** Opening PROVIDED RECORDS block **

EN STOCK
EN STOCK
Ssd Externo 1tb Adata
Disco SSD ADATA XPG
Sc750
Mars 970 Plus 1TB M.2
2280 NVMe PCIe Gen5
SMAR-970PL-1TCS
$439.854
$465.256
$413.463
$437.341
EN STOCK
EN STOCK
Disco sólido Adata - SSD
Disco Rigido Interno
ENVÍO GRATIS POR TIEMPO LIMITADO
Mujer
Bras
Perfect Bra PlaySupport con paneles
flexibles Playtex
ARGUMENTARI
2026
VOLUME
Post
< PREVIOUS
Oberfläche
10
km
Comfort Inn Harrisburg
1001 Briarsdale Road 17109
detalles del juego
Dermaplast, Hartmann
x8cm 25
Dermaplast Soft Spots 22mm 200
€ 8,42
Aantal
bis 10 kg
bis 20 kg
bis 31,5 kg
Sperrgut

** Closing PROVIDED RECORDS block **
** Opening PROVIDED RECORDS block **

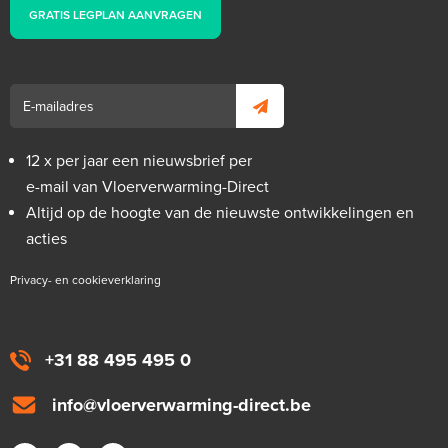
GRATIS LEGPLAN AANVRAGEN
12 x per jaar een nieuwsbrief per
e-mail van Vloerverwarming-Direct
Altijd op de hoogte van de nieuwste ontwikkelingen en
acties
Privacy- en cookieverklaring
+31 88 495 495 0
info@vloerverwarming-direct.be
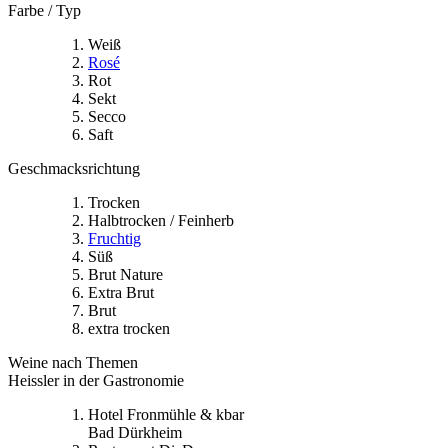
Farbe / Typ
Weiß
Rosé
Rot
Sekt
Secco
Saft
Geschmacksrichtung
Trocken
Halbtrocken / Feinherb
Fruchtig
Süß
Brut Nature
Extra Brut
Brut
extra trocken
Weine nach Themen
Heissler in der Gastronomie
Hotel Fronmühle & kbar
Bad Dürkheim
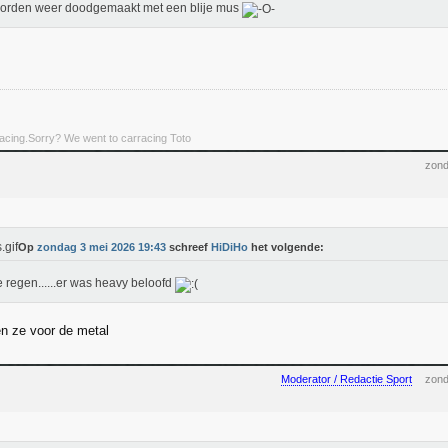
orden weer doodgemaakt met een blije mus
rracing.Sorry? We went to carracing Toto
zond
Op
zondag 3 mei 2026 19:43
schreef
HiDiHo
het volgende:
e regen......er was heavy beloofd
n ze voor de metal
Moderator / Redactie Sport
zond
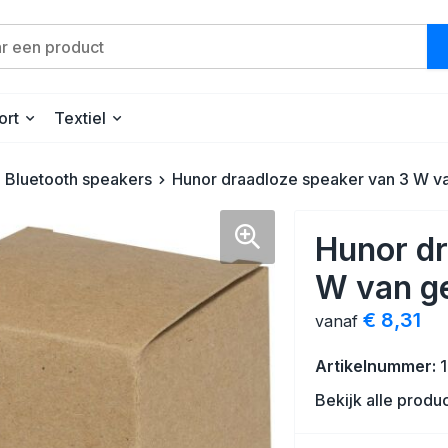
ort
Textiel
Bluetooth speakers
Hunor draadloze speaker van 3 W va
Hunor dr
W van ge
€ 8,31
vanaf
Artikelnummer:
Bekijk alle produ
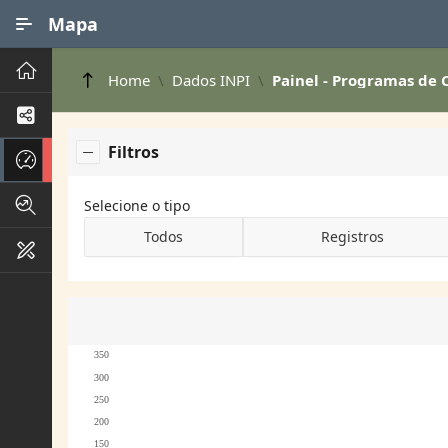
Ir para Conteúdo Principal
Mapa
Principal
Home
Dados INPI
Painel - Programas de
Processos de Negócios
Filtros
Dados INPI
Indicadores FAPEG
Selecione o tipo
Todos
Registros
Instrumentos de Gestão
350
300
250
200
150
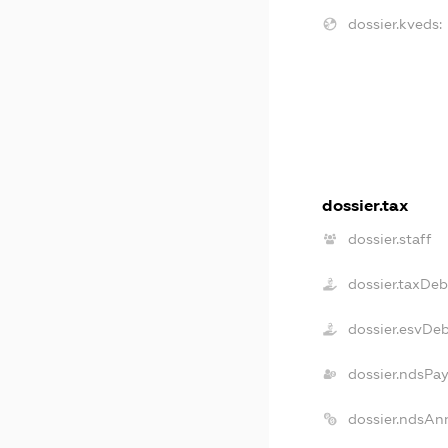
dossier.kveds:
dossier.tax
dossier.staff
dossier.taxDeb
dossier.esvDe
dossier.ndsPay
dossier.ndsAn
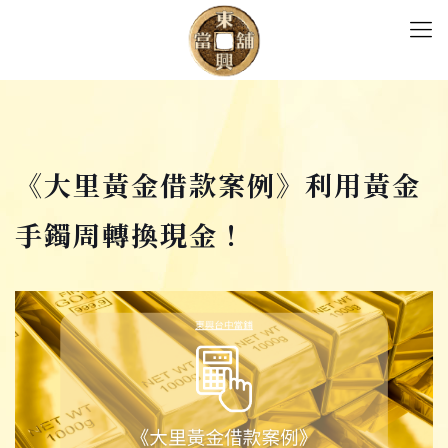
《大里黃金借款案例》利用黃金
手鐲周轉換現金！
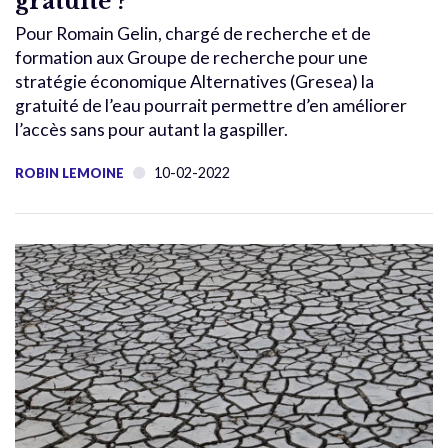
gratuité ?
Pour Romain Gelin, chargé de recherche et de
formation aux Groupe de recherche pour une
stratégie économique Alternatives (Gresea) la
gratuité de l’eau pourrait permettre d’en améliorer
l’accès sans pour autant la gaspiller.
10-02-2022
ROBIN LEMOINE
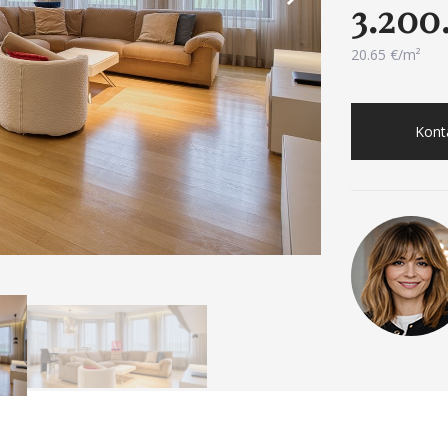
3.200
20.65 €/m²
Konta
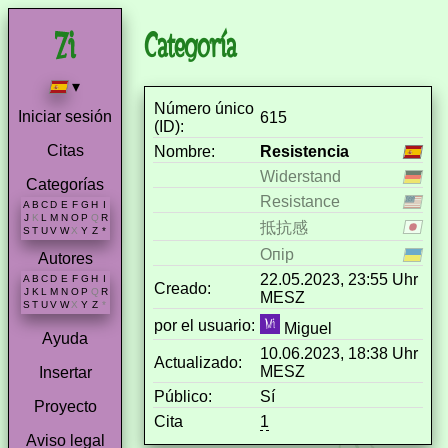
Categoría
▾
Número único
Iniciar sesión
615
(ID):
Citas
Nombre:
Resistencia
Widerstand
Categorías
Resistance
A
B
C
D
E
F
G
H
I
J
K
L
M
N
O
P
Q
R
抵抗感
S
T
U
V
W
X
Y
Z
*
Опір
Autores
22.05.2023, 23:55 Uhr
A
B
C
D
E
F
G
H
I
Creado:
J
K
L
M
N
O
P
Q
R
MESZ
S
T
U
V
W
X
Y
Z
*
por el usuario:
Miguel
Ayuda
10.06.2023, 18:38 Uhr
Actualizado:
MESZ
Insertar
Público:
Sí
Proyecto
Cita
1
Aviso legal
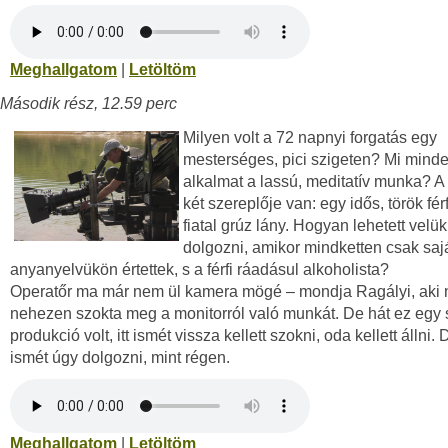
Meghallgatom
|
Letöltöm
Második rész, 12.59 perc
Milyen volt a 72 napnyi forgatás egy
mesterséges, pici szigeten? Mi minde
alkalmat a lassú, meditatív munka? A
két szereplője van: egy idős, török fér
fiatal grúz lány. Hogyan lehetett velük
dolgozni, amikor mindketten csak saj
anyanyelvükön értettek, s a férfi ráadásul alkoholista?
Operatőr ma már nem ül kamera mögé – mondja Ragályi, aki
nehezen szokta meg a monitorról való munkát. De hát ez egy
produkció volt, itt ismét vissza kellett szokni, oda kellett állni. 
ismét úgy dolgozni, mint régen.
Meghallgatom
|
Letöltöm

** Closing PROVIDED RECORDS block **
** Opening PROVIDED RECORDS block **

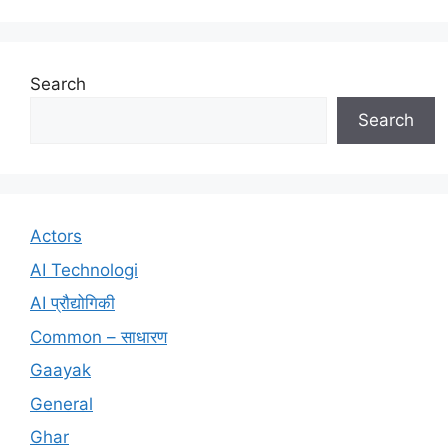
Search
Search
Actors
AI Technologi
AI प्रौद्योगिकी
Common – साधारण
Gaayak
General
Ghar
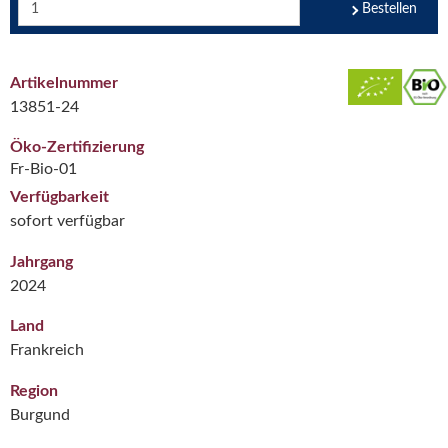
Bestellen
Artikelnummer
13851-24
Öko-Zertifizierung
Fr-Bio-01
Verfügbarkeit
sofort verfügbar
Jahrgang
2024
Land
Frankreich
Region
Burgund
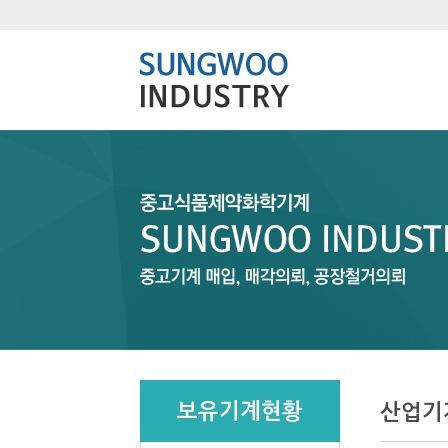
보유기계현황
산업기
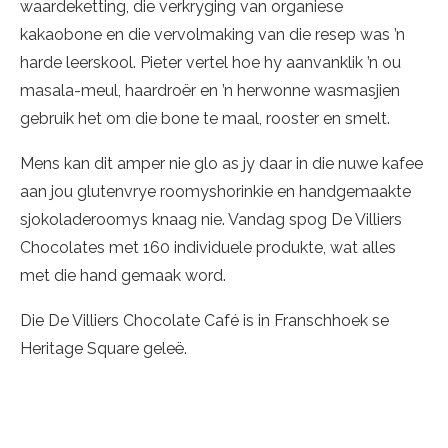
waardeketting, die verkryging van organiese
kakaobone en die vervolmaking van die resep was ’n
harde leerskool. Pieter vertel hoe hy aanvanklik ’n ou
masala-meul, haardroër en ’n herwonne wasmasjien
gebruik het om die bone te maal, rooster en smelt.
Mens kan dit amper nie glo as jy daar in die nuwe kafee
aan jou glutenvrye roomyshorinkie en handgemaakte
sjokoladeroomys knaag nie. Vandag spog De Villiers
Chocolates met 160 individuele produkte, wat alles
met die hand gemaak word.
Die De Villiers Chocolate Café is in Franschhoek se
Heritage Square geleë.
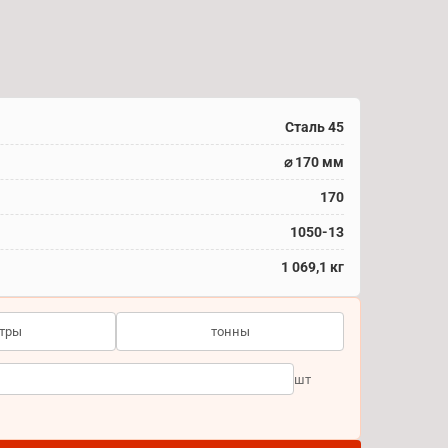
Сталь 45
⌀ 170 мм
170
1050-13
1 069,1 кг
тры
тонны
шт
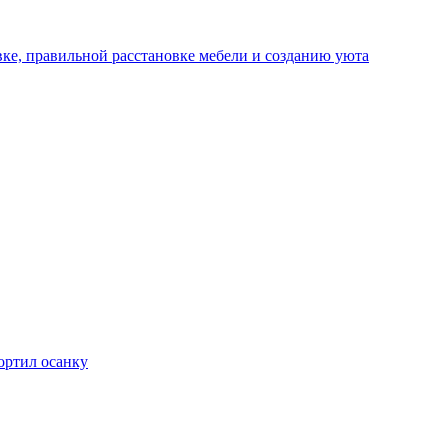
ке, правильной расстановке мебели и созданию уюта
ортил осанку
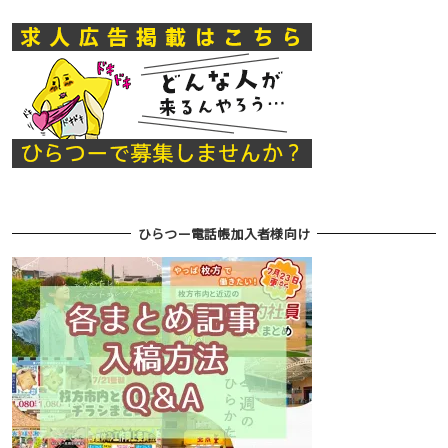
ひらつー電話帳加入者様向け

** Closing PROVIDED RECORDS block **

ASSIGNMENT: Transcribe exactly the lines above, beginning at the one with "formation aux Groupe de recherche pour une" and going up to and including the one with "Número único". Pictures do not belong in the copy.

ANSWER SECTION:
formation aux Groupe de recherche pour une
stratégie économique Alternatives (Gresea) la
gratuité de l’eau pourrait permettre d’en améliorer
l’accès sans pour autant la gaspiller.
10-02-2022
ROBIN LEMOINE
3.200
20.65 €/m²
Konta
Categoría
▾
Número único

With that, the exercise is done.